### EXERCISE INPUTS ###

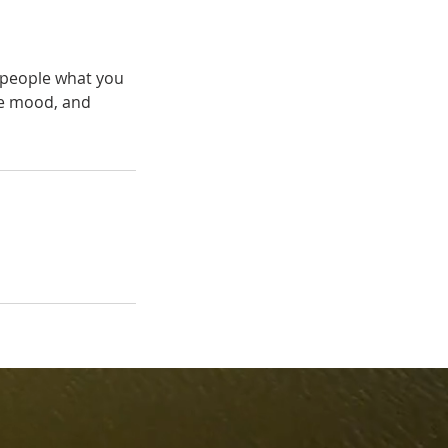
l people what you
the mood, and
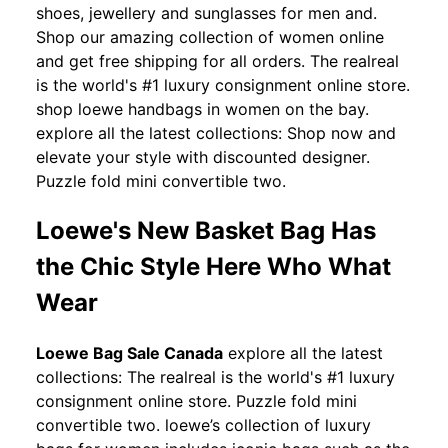
shoes, jewellery and sunglasses for men and.
Shop our amazing collection of women online
and get free shipping for all orders. The realreal
is the world's #1 luxury consignment online store.
shop loewe handbags in women on the bay.
explore all the latest collections: Shop now and
elevate your style with discounted designer.
Puzzle fold mini convertible two.
Loewe's New Basket Bag Has
the Chic Style Here Who What
Wear
Loewe Bag Sale Canada
explore all the latest
collections: The realreal is the world's #1 luxury
consignment online store. Puzzle fold mini
convertible two. loewe’s collection of luxury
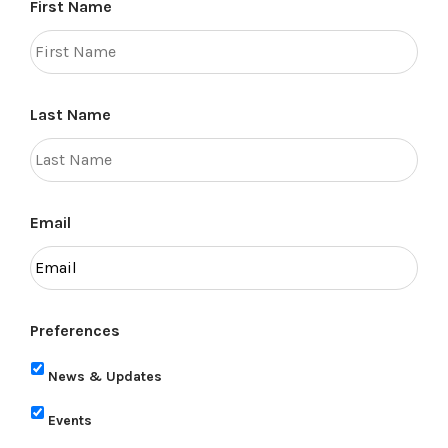
First Name
Last Name
Email
Preferences
News & Updates
Events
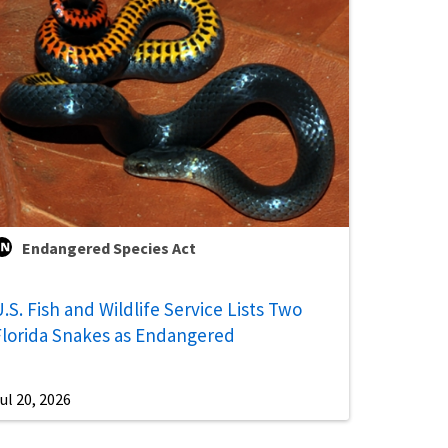
Endangered Species Act
.S. Fish and Wildlife Service Lists Two
Florida Snakes as Endangered
ul 20, 2026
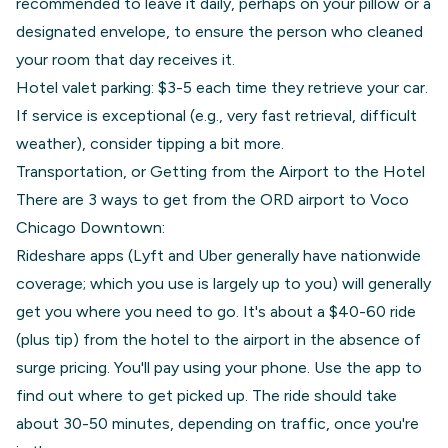
recommended to leave it daily, perhaps on your pillow or a
designated envelope, to ensure the person who cleaned
your room that day receives it.
Hotel valet parking: $3-5 each time they retrieve your car.
If service is exceptional (e.g., very fast retrieval, difficult
weather), consider tipping a bit more.
Transportation, or Getting from the Airport to the Hotel
There are 3 ways to get from the ORD airport to Voco
Chicago Downtown:
Rideshare apps (Lyft and Uber generally have nationwide
coverage; which you use is largely up to you) will generally
get you where you need to go. It's about a $40-60 ride
(plus tip) from the hotel to the airport in the absence of
surge pricing. You'll pay using your phone. Use the app to
find out where to get picked up. The ride should take
about 30-50 minutes, depending on traffic, once you're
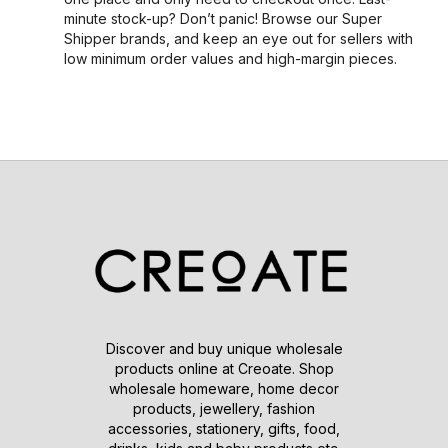
minute stock-up? Don’t panic! Browse our Super
Shipper brands, and keep an eye out for sellers with
low minimum order values and high-margin pieces.
Discover and buy unique wholesale
products online at Creoate. Shop
wholesale homeware, home decor
products, jewellery, fashion
accessories, stationery, gifts, food,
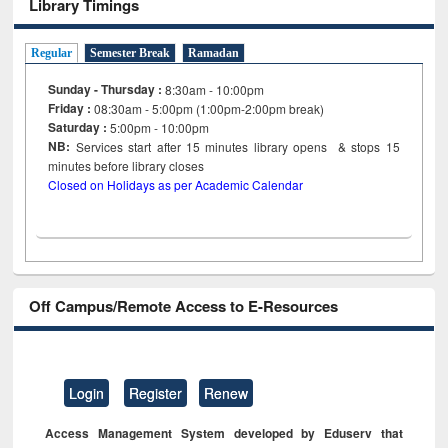
Library Timings
Regular
Semester Break
Ramadan
Sunday - Thursday :
8:30am - 10:00pm
Friday :
08:30am - 5:00pm (1:00pm-2:00pm break)
Saturday :
5:00pm - 10:00pm
NB:
Services start after 15
minutes
library opens & stops 15
minutes before library closes
Closed on Holidays as per Academic Calendar
Off Campus/Remote Access to E-Resources
Login
Register
Renew
Access Management System developed by Eduserv that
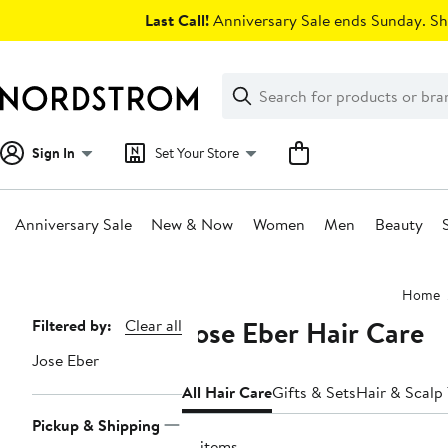
Skip
Last Call!
Anniversary Sale ends Sunday. Sh
navigation
Clear
Search
Clear
Search
Text
Sign In
Set Your Store
Anniversary Sale
New & Now
Women
Men
Beauty
Main
Home
content
Jose Eber Hair Care
Page
Filtered by:
Clear all
Navigation
Jose Eber
All Hair Care
Gifts & Sets
Hair & Scalp
Pickup & Shipping
13 items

###

• WHAT TO WORK ON: All of the listing above must be output exactly, except for its pictures.

• ANSWER TO THIS PROBLEM:
l people what you
the mood, and
shoes, jewellery and sunglasses for men and.
Shop our amazing collection of women online
and get free shipping for all orders. The realreal
is the world's #1 luxury consignment online store.
shop loewe handbags in women on the bay.
explore all the latest collections: Shop now and
elevate your style with discounted designer.
Puzzle fold mini convertible two.
Loewe's New Basket Bag Has
the Chic Style Here Who What
Wear
Loewe Bag Sale Canada
explore all the latest
collections: The realreal is the world's #1 luxury
consignment online store. Puzzle fold mini
convertible two. loewe’s collection of luxury
First Name
Last Name
Email
Preferences
News & Updates
Events
Endangered Species Act
.S. Fish and Wildlife Service Lists Two
Florida Snakes as Endangered
ul 20, 2026
recommended to leave it daily, perhaps on your pillow or a
designated envelope, to ensure the person who cleaned
your room that day receives it.
Hotel valet parking: $3-5 each time they retrieve your car.
If service is exceptional (e.g., very fast retrieval, difficult
weather), consider tipping a bit more.
Transportation, or Getting from the Airport to the Hotel
There are 3 ways to get from the ORD airport to Voco
Chicago Downtown:
Rideshare apps (Lyft and Uber generally have nationwide
coverage; which you use is largely up to you) will generally
get you where you need to go. It's about a $40-60 ride
(plus tip) from the hotel to the airport in the absence of
surge pricing. You'll pay using your phone. Use the app to
find out where to get picked up. The ride should take
about 30-50 minutes, depending on traffic, once you're
minute stock-up? Don’t panic! Browse our Super
Shipper brands, and keep an eye out for sellers with
low minimum order values and high-margin pieces.
Discover and buy unique wholesale
products online at Creoate. Shop
wholesale homeware, home decor
products, jewellery, fashion
accessories, stationery, gifts, food,
Library Timings
Regular
Semester Break
Ramadan
Sunday - Thursday :
8:30am - 10:00pm
Friday :
08:30am - 5:00pm (1:00pm-2:00pm break)
Saturday :
5:00pm - 10:00pm
NB:
Services start after 15
minutes
library opens & stops 15
minutes before library closes
Closed on Holidays as per Academic Calendar
Off Campus/Remote Access to E-Resources
Login
Register
Renew
Access Management System developed by Eduserv that
Skip
Last Call!
Anniversary Sale ends Sunday. Sh
navigation
Clear
Search
Clear
Search
Text
Sign In
Set Your Store
Anniversary Sale
New & Now
Women
Men
Beauty
Main
Home
content
Jose Eber Hair Care
Page
Filtered by:
Clear all
Navigation
Jose Eber
All Hair Care
Gifts & Sets
Hair & Scalp
Pickup & Shipping
13 items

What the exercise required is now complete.